Each fund tracks its respective Bloomberg Barclays MSCI Corporate SRI ESG-Weighted Index (USA & Europe) and seeks to provide consistent beta exposure to the high-quality and diversified corporate bond universe. 

The indices’ methodology, designed in collaboration with Bloomberg, incorporate all three of Bloomberg’s existing ESG index approaches, alongside an additional carbon screen. An additional carbon intensity filter enables the screening process to not only remove issuers involved in controversial industries, and those with poor ESG practices, but to also tackle the most immediate of environmental issues by excluding the worst carbon emissions offenders. This ensures a slight overweight position on ESG leaders and an underweight position on ESG laggards.

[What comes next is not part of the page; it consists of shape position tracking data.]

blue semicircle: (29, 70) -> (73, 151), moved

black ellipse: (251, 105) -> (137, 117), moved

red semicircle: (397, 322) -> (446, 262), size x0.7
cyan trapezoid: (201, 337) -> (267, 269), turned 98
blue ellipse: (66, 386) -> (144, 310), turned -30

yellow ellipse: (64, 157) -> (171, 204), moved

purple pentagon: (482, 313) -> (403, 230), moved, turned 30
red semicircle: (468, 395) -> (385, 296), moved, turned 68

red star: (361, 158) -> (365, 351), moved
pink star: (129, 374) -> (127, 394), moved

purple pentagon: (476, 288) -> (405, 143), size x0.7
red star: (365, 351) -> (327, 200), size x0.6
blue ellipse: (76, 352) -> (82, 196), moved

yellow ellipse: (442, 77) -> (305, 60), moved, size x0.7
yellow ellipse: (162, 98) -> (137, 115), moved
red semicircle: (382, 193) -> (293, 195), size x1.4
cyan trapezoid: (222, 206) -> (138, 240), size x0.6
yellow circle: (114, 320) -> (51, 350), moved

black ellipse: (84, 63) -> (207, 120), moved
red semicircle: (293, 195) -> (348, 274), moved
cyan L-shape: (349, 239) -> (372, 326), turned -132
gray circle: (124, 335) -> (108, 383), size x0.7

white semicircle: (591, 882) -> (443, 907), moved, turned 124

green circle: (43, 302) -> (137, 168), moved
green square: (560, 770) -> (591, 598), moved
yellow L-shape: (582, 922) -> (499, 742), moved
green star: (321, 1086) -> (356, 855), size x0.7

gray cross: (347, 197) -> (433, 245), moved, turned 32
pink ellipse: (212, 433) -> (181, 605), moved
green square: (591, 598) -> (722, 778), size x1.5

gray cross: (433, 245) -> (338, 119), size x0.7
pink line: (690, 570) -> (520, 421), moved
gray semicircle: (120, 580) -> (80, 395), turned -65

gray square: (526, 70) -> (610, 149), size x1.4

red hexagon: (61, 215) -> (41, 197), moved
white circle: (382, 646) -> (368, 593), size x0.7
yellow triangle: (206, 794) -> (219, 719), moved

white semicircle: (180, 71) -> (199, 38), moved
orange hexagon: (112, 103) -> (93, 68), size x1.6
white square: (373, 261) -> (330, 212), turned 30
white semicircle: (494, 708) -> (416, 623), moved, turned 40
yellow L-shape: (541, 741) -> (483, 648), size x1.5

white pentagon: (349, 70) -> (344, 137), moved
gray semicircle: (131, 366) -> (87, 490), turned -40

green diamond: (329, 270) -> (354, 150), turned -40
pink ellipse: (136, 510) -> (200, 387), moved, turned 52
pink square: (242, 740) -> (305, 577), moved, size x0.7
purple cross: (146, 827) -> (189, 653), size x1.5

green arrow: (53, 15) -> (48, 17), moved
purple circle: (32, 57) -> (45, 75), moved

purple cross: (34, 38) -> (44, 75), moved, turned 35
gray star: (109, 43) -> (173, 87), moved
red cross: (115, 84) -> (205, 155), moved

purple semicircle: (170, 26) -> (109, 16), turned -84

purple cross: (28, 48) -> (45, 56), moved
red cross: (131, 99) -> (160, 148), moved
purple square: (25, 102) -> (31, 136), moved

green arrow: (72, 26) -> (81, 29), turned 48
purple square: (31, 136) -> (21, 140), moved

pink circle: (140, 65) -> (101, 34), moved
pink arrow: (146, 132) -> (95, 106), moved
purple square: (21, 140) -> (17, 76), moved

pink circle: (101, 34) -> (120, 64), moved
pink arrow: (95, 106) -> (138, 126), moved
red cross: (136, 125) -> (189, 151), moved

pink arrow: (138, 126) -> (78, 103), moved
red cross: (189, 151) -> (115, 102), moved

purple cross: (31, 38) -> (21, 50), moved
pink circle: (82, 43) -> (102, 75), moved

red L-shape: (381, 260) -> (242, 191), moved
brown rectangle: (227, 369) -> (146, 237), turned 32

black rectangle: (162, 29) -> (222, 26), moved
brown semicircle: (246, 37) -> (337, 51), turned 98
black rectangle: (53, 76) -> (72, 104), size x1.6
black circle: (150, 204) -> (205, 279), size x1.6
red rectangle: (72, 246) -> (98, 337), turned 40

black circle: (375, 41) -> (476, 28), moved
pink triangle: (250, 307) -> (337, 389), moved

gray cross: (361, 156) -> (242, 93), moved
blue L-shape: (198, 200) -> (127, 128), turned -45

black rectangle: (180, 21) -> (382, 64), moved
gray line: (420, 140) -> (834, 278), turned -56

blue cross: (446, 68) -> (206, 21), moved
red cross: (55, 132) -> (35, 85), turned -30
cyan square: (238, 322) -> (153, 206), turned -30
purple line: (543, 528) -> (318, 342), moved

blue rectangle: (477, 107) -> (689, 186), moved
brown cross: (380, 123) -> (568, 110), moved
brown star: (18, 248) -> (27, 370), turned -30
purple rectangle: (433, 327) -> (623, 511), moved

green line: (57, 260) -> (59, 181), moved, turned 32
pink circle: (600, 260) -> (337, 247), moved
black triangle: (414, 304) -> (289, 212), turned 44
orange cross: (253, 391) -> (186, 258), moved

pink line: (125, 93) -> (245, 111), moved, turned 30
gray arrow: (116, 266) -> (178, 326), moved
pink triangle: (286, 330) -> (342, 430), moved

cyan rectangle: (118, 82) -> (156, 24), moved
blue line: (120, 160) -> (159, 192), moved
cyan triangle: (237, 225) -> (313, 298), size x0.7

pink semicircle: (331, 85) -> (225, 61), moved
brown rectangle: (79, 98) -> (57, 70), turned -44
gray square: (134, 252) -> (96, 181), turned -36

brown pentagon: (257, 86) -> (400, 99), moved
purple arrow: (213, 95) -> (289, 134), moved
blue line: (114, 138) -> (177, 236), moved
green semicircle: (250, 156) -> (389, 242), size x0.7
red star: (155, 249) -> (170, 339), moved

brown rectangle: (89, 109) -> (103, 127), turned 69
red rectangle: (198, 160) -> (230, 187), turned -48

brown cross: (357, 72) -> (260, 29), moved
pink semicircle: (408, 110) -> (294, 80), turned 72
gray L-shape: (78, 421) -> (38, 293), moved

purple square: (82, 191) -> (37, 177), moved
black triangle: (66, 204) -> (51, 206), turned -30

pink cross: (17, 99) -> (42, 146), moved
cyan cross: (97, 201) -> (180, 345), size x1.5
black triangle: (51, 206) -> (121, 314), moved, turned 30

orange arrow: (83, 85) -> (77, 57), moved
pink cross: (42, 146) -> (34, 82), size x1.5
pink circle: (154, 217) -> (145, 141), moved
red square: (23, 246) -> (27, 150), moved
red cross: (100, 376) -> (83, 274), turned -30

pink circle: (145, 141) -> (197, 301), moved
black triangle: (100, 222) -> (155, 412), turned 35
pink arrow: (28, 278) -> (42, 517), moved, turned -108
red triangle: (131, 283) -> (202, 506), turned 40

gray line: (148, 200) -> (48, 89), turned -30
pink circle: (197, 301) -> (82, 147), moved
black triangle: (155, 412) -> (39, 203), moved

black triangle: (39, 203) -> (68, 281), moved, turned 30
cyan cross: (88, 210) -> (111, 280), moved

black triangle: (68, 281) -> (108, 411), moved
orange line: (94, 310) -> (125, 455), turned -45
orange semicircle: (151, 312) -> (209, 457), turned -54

Olga de Tapia, Global Head of ETF Sales, HSBC AM, says: “Demand for sustainable investment products has again grown exponentially this year. Facilitating our clients’ transition to more sustainable low-carbon investments is a clear strategic priority for us. 

“Our new fixed income ETF range takes a step beyond many existing sustainable fixed Income ETF products offering investor a deeper shade of green in their investment portfolios.”

Erin Leonard, Head of Sustainability, HSBC AM, says: “Investors have a key part to play in the global transition to a net zero economy by allocating capital away from firms with poor ESG practices and pressuring issuers to improve transparency. We’re glad to be able to provide clients with the tools they need to build diverse portfolios with better ESG credentials. These fixed income ETFs are a complementary extension of our existing sustainable equity ETF fund range and an important part of the sustainability solution set for our clients.”

The funds’ screening process also involves a socially responsible investment filter (leading to the exclusion of issuers involved with weapons, tobacco, alcohol, thermal coal, nuclear energy, breaches of UN Global Compact (UNGC) principles, gambling, and adult entertainment). Additionally, the funds use a best-in-class ESG screen to remove companies with poor ESG scores relative to peers and little hope of improvement. 

This fund will be rebalanced on a monthly basis, and at each monthly rebalance, currency and industry neutrality constraints are applied at index level to minimise tracking error versus the parent index. As ESG practices evolve and issuers disclose more data around their ESG thinking, the screening methodology will adapt accordingly.